■ **Exercise aim**:
Output all of the data below exactly as given.

■ **Data items**:
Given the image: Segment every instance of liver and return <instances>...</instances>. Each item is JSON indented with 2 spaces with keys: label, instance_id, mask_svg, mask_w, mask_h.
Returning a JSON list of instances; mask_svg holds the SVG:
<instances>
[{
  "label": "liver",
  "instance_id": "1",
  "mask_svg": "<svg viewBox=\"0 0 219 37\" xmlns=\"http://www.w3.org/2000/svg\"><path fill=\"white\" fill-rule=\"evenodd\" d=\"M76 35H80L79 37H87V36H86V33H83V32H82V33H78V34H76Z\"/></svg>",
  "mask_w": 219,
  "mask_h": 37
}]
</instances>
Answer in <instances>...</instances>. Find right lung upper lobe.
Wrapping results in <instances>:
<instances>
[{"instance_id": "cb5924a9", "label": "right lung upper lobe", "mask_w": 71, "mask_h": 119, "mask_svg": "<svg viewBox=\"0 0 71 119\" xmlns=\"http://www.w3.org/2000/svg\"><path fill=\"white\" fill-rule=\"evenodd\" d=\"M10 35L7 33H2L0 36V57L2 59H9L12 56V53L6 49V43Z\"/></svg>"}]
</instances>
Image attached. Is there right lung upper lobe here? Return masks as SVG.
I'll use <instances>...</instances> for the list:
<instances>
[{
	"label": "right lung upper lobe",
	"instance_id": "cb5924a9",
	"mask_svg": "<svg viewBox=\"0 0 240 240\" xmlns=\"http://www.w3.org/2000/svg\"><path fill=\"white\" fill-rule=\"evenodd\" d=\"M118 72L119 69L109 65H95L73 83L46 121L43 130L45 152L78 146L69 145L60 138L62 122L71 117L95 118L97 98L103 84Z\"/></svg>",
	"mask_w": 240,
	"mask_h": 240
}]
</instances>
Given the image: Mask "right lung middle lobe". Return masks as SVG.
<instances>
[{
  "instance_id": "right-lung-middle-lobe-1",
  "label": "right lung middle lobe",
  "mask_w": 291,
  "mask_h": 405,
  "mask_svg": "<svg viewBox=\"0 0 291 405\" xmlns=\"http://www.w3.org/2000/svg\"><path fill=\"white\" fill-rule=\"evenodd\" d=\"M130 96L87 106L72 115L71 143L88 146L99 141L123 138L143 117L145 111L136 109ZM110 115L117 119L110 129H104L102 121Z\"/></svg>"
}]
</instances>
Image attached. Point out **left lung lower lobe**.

■ **Answer for the task**:
Given the image: Segment every instance of liver and return <instances>...</instances>. Each item is JSON indented with 2 spaces with keys: label, instance_id, mask_svg, mask_w, mask_h.
Returning a JSON list of instances; mask_svg holds the SVG:
<instances>
[{
  "label": "liver",
  "instance_id": "1",
  "mask_svg": "<svg viewBox=\"0 0 219 37\" xmlns=\"http://www.w3.org/2000/svg\"><path fill=\"white\" fill-rule=\"evenodd\" d=\"M76 35H80L79 37H87V36H86V33H83V32H82V33H78V34H76Z\"/></svg>",
  "mask_w": 219,
  "mask_h": 37
}]
</instances>
Answer in <instances>...</instances>. Find right lung upper lobe.
Wrapping results in <instances>:
<instances>
[{"instance_id": "cb5924a9", "label": "right lung upper lobe", "mask_w": 71, "mask_h": 119, "mask_svg": "<svg viewBox=\"0 0 71 119\" xmlns=\"http://www.w3.org/2000/svg\"><path fill=\"white\" fill-rule=\"evenodd\" d=\"M10 35L7 33H2L0 36V57L2 59H9L12 56V53L6 49V43Z\"/></svg>"}]
</instances>
Image attached. Is there right lung upper lobe here? Return masks as SVG.
I'll use <instances>...</instances> for the list:
<instances>
[{
	"label": "right lung upper lobe",
	"instance_id": "cb5924a9",
	"mask_svg": "<svg viewBox=\"0 0 240 240\" xmlns=\"http://www.w3.org/2000/svg\"><path fill=\"white\" fill-rule=\"evenodd\" d=\"M118 72L119 69L109 65H95L73 83L46 121L43 130L45 152L78 146L69 145L60 138L62 122L71 117L95 118L97 98L103 84Z\"/></svg>",
	"mask_w": 240,
	"mask_h": 240
}]
</instances>
Given the image: Mask "right lung middle lobe". Return masks as SVG.
<instances>
[{
  "instance_id": "right-lung-middle-lobe-1",
  "label": "right lung middle lobe",
  "mask_w": 291,
  "mask_h": 405,
  "mask_svg": "<svg viewBox=\"0 0 291 405\" xmlns=\"http://www.w3.org/2000/svg\"><path fill=\"white\" fill-rule=\"evenodd\" d=\"M130 96L87 106L72 115L71 143L88 146L99 141L123 138L143 117L145 111L136 109ZM110 115L117 119L110 129H104L102 121Z\"/></svg>"
}]
</instances>
Image attached. Point out **left lung lower lobe**.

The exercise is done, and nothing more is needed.